We click, been here before, know when I am being played ······ I THINK.
All lovely, steady build up to a date invite, from him. Lots of talking on the phone and deep discussions, serious, fun, normal.
His phone breaks, I instinctively knew from the way we ad talked and when that this was an issue, no panic. Unlike me to be cool.
This is a Wednesday, knowing he works nights, I expect a weekend call.
I get a call from a woman, pregnant girlfriend !!!!!!! Story did not fit, as I had proof they split for good in July. This is September.
10 days later he calls in bits. He also finds out of said baby at the same time as me. Shocked and upset he was too messed up to call and was embarrassed. Both as older singles with no kids we were excited to meet in the same lifestyle.
Meantime before he called I had found him on FB to send my number again as the sim was taken by manipulative ex.... long story... but my gut had told me exactly what he told me without prompting a story and I felt secure. We both cried with sadness that this had burst our bubble.
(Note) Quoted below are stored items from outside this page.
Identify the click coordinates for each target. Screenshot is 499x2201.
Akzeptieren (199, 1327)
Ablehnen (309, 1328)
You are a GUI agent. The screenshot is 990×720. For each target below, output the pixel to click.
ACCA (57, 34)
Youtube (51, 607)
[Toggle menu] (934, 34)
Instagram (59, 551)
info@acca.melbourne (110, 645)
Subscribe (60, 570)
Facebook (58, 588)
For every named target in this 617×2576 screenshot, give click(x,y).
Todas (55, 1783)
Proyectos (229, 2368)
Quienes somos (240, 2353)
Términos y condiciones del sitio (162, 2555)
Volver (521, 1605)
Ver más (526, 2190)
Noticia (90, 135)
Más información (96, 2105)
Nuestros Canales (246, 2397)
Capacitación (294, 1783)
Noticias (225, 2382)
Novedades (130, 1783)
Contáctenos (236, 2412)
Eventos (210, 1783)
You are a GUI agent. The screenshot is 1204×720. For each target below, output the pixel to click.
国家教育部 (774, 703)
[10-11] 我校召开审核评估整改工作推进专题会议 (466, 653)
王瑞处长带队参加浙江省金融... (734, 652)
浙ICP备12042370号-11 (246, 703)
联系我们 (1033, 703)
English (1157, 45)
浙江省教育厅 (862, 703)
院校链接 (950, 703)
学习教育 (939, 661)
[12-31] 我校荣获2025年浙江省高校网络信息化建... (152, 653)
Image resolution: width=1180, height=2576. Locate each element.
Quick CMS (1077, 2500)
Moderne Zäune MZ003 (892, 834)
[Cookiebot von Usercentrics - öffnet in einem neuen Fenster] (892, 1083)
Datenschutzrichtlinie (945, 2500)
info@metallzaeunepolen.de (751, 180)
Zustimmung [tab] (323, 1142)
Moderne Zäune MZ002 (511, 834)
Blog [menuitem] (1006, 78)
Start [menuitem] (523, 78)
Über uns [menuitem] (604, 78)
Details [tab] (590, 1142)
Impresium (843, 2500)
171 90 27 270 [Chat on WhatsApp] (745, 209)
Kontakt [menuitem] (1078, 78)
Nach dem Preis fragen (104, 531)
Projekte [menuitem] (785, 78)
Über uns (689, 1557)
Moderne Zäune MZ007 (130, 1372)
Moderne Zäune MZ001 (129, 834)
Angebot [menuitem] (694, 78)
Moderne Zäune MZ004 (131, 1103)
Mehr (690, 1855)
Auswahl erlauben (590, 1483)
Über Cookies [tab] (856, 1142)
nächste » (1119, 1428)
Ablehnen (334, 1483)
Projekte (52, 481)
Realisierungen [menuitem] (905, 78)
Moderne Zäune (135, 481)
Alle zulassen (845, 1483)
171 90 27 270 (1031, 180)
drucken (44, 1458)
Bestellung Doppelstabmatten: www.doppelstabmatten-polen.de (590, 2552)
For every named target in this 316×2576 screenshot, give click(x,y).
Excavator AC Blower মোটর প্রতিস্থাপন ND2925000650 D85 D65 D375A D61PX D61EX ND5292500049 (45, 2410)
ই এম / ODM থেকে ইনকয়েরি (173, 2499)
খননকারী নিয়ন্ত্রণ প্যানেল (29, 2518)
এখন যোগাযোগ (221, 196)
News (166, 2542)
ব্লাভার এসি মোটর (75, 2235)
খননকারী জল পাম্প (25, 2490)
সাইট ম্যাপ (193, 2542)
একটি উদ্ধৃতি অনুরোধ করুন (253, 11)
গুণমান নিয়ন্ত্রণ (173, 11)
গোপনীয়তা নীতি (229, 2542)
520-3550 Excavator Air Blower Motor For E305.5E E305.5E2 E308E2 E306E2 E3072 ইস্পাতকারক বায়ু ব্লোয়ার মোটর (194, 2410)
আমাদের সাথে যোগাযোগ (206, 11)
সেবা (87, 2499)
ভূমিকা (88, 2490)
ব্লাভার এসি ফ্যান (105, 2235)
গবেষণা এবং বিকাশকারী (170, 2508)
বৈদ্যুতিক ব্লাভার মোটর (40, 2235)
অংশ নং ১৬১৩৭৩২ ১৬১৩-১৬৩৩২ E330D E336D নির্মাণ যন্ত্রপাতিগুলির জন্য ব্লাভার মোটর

We decide to continue and meet to see if we felt as strongly in real time, as we could not forget and give up on what we both felt we had potentially found in one another, both excited to meet when work commitments allowed. Discussions were had as friends before meeting that he would have to ride out the baby story and deal with it day by day until paternity tests etc could be taken and routes to acces arranged.
Blah blah.... we arrange a date. He stands me up.. then after my ? He sends a message to say that he was stupid and scared to get close to me .... she is pregnant after all.... i am a wonderful girl and he is so so sorry but oh so scared. He is facing the hardest time. .. which I totally understand and he knows so... a message of regret and sorries and
I did not deserve it...
Then... he blocks my number and my profile and has gone underground..
My hurting question after everything and being secure in my gut that he is NOT a player, just hit with a big life change.. will
I hear from him again ?
I miss him dreadfully and have a constant anxious tummy. I am in two minds to wise up and get on with my life and another of is he just hiding?